Large reservoirs play a crucial role in regulating global water availability, with a storage capacity equivalent to 2% of the world’s surface freshwater, while covering only 0.33% of the Earth’s land surface. These hydraulic infrastructures supply 42% of global irrigation and are vital for domestic, industrial, and energy production purposes. In Brazil, the water demand of large reservoirs in the São Francisco River Basin is expected to increase substantially by 2050. This study aimed to evaluate the water dynamics of a large reservoir and its capacity to meet multiple uses over time. The study was conducted at the Três Marias Hydropower Plant (HPP) reservoir, located in the São Francisco River Basin, Brazil.
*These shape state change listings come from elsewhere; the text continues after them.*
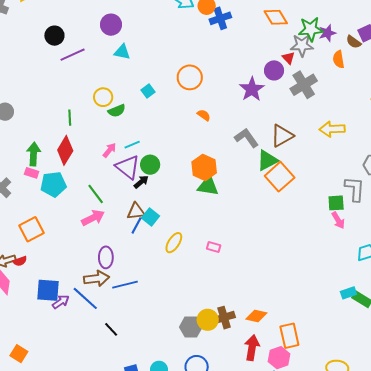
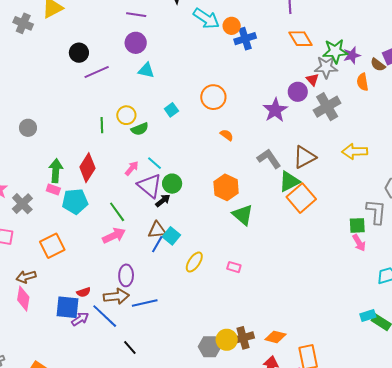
green line: (70, 118) -> (102, 125), moved
cyan line: (132, 145) -> (155, 163), turned 63
green triangle: (208, 186) -> (243, 215), moved, turned 30
red semicircle: (20, 261) -> (84, 292), moved

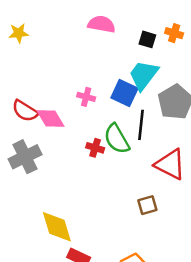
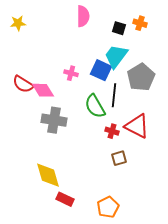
pink semicircle: (101, 24) -> (83, 16), turned 80
red cross: (95, 148) -> (112, 131), moved
gray cross: (25, 157) -> (54, 120), moved, turned 35

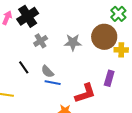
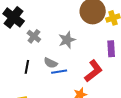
gray star: (73, 42) -> (67, 40), moved
black line: (24, 67) -> (27, 67), turned 64

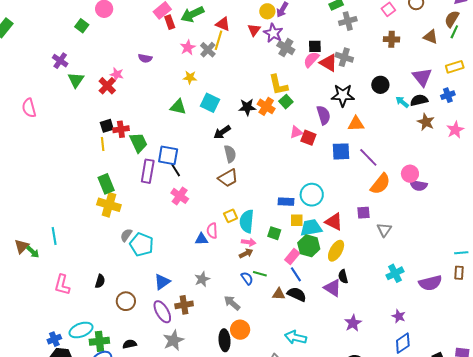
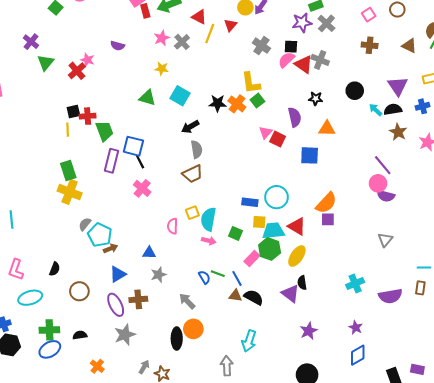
gray cross: (348, 21) -> (326, 23), turned -36
purple star: (273, 33) -> (302, 23), moved, turned 30
yellow line: (218, 40) -> (210, 34), moved
black star: (343, 95) -> (316, 99), size x0.6
pink triangle: (296, 132) -> (266, 132), turned -32
purple line: (368, 157) -> (383, 165), moved
orange semicircle: (380, 184) -> (326, 203), moved
gray triangle: (384, 230) -> (385, 240), moved
blue triangle: (201, 239) -> (149, 253), moved
brown arrow: (246, 253) -> (110, 248), moved
blue line: (296, 274) -> (237, 278), moved
cyan ellipse: (81, 330) -> (30, 298), moved
cyan arrow: (295, 337) -> (249, 341), turned -90

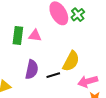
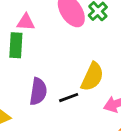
pink triangle: (35, 36) -> (26, 22), moved

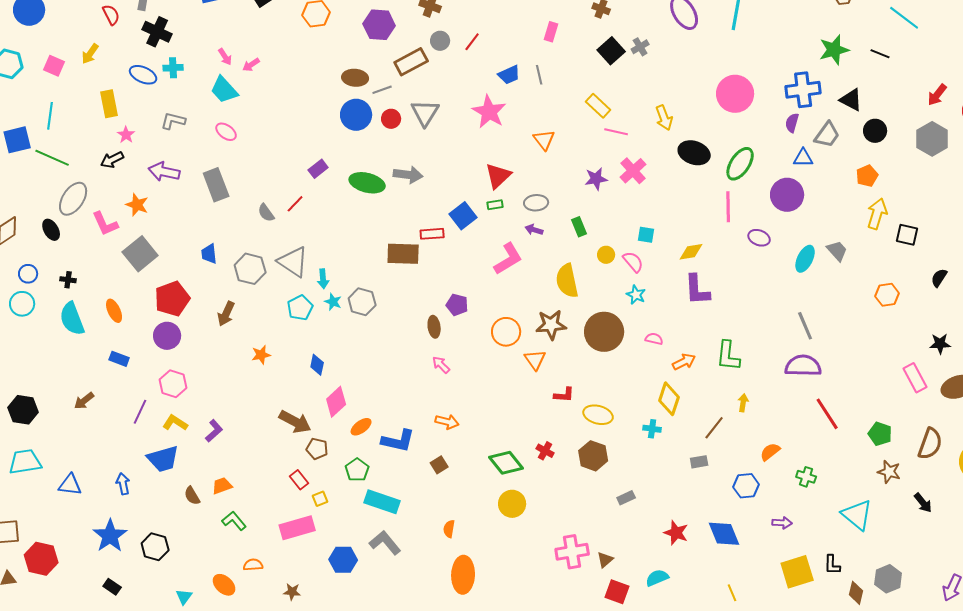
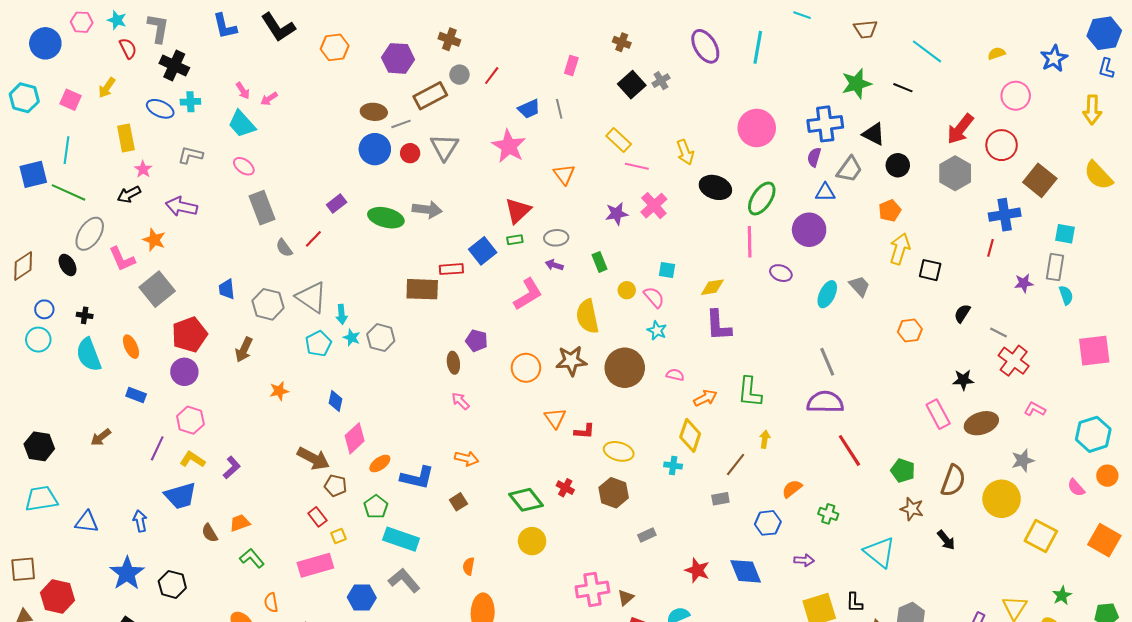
red arrow: (937, 95) -> (960, 129), size x1.4
gray rectangle: (216, 185) -> (262, 208), moved
orange triangle: (535, 360) -> (555, 418), moved
orange semicircle: (253, 565) -> (271, 603), turned -96

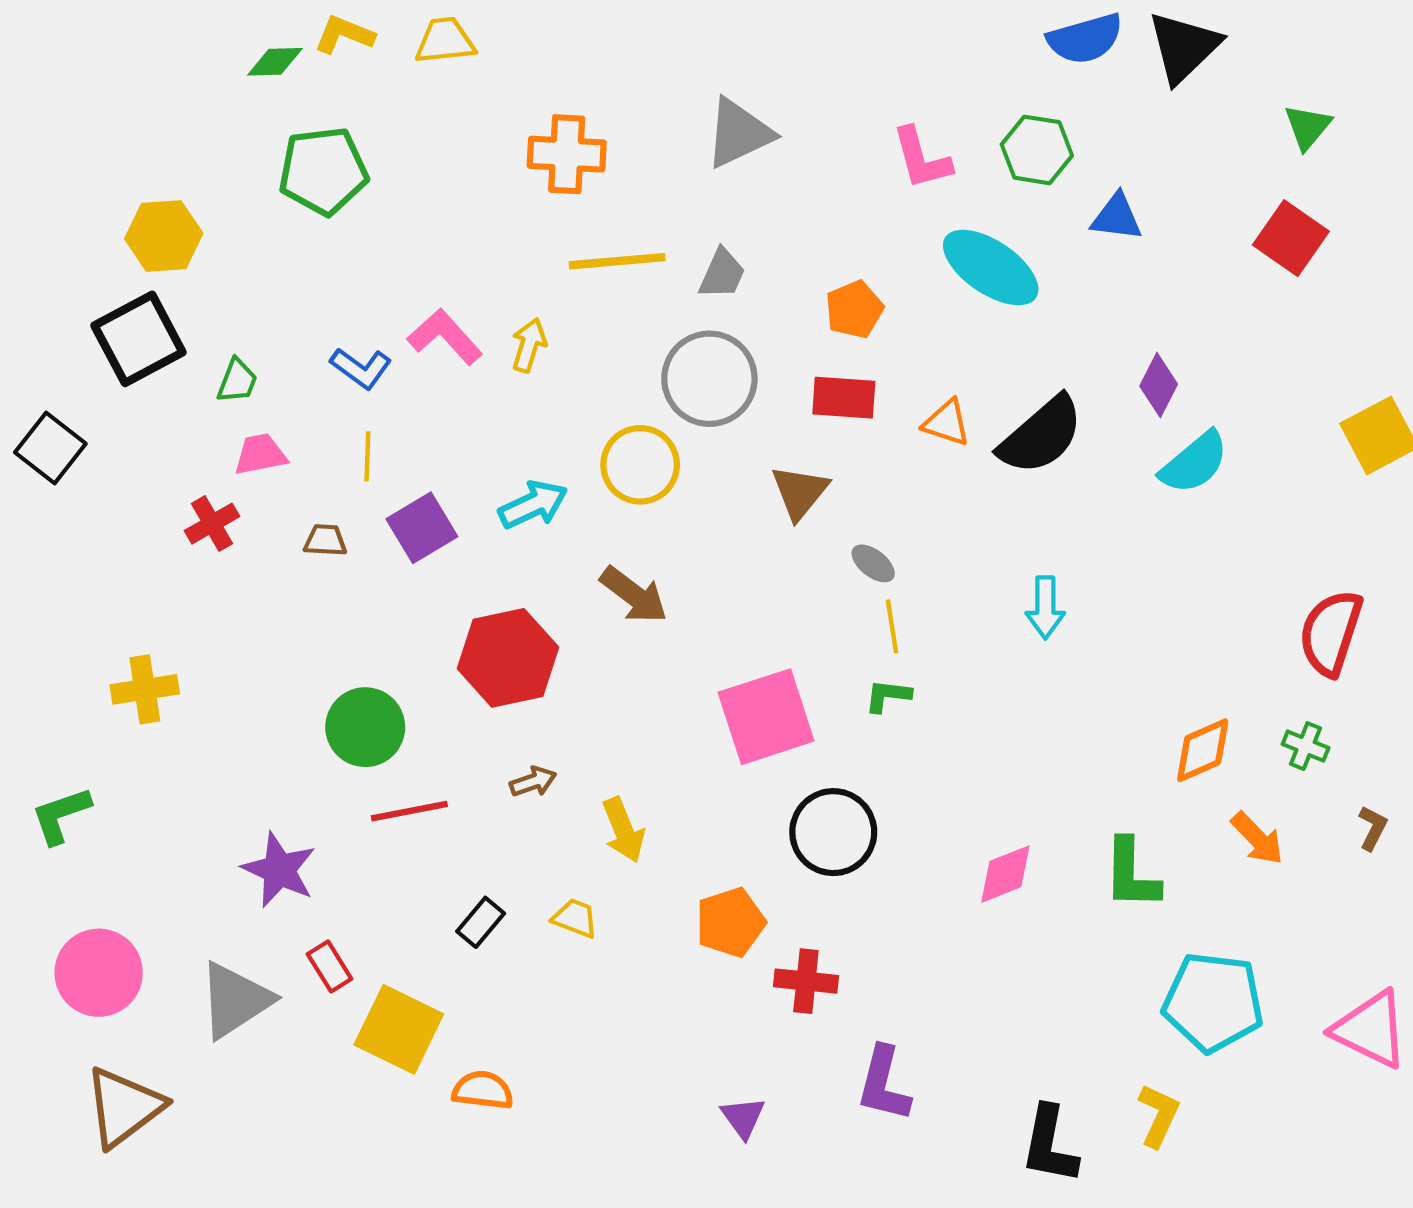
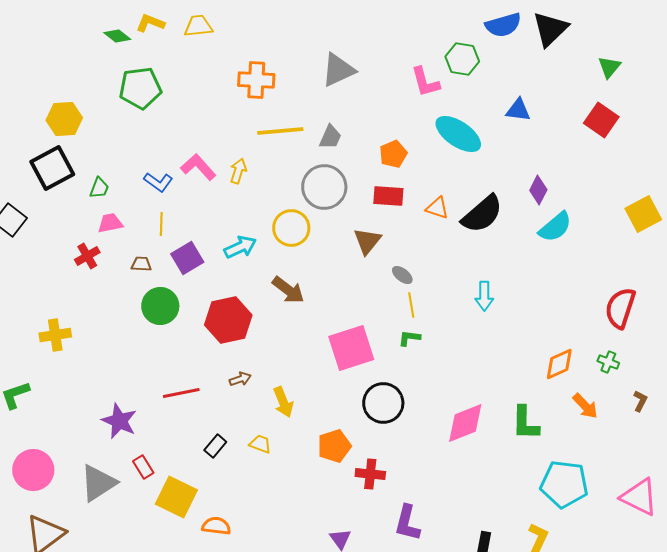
green diamond: (275, 62) -> (117, 36), turned 40
green hexagon: (1037, 150) -> (462, 59), moved
green circle: (365, 727) -> (160, 306), moved
pink diamond: (1005, 874) -> (465, 423), size x1.4

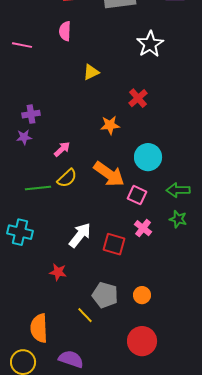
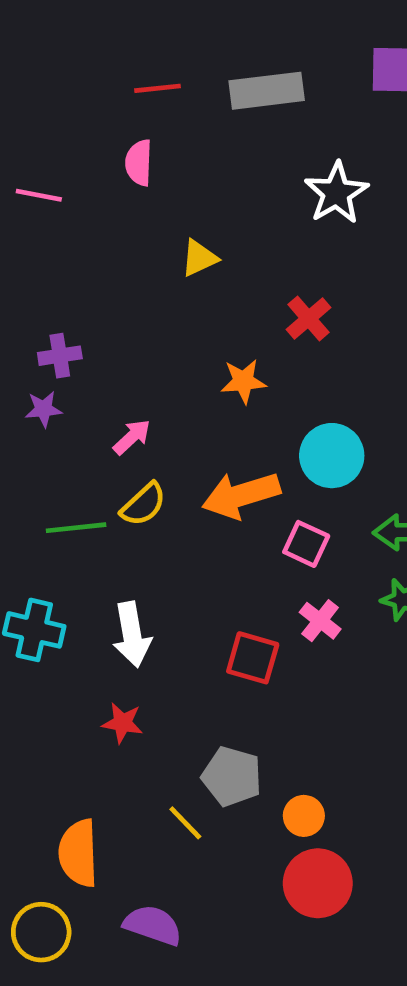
orange arrow: (109, 174) -> (241, 495), turned 128
white arrow: (80, 235) -> (132, 635), moved, turned 132
orange circle: (142, 295) -> (304, 816), moved

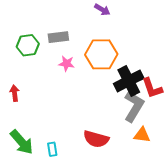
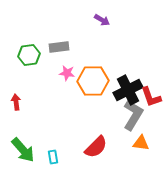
orange hexagon: (101, 54) -> (93, 81), moved
red semicircle: (96, 139) -> (96, 147), turned -60

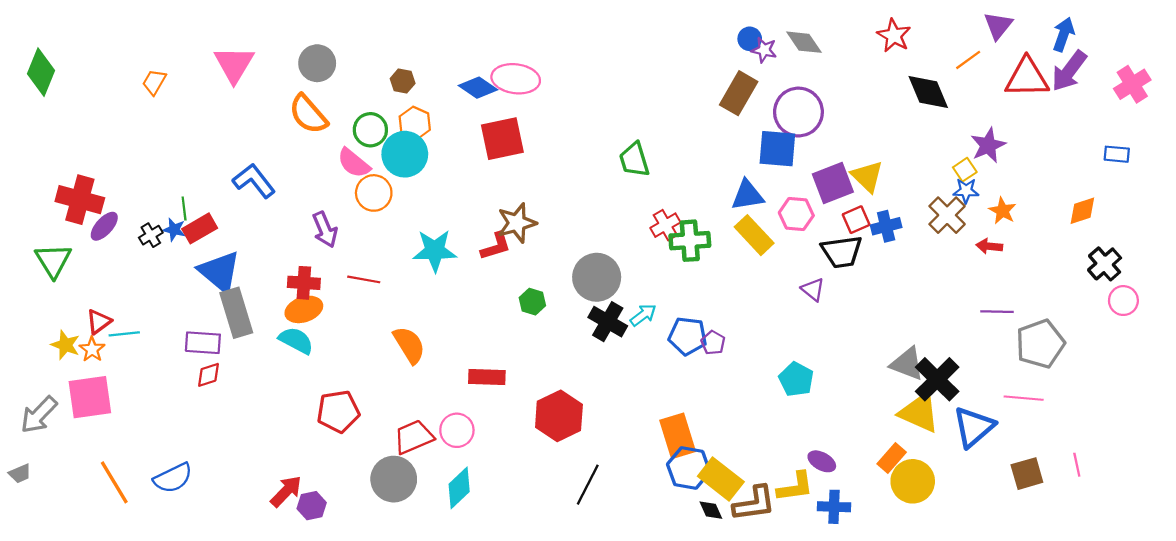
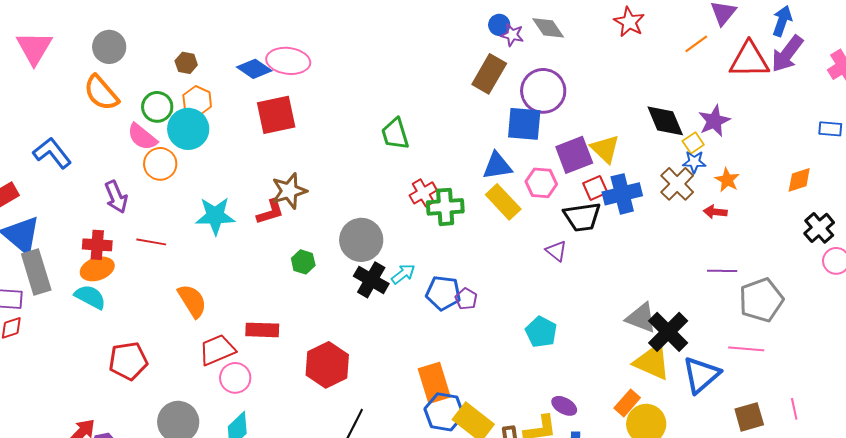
black diamond: (928, 92) -> (665, 121), moved
blue cross: (886, 226) -> (622, 194), size x1.4
red trapezoid: (414, 437) -> (217, 350), moved

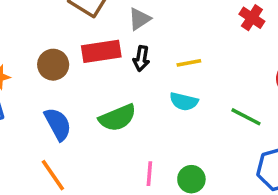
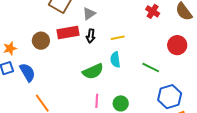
cyan semicircle: (184, 101) -> (115, 60), turned 70
green semicircle: (117, 118) -> (93, 71), moved
blue semicircle: (58, 124) -> (27, 72), moved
For this purpose, a System Dynamics model was developed to quantify all inflows and outflows of the reservoir and simulate different operational scenarios, including the application of hedging strategies and the reduction of evaporation rates. Daily inflow and withdrawal data from January 2004 to June 2024 were used. The developed model was calibrated and validated using historical data on water level variations. Overall, the results highlight that the proposed System Dynamics model is a valuable tool to support strategic planning and decision-making in the management of large reservoirs. In the case of the Três Marias HPP, the application of the model revealed the need for adaptive operational strategies capable of reconciling hydropower generation with increasing consumptive uses and the maintenance of environmental flows. This study contributes to strengthening the scientific and practical foundation for integrated water resources management through the implementation of more sustainable operational rules. Finally, it is emphasized that the combination of trigger and cut-off rules, associated with minor evaporation control, can improve the balance between energy generation and meeting multiple water uses.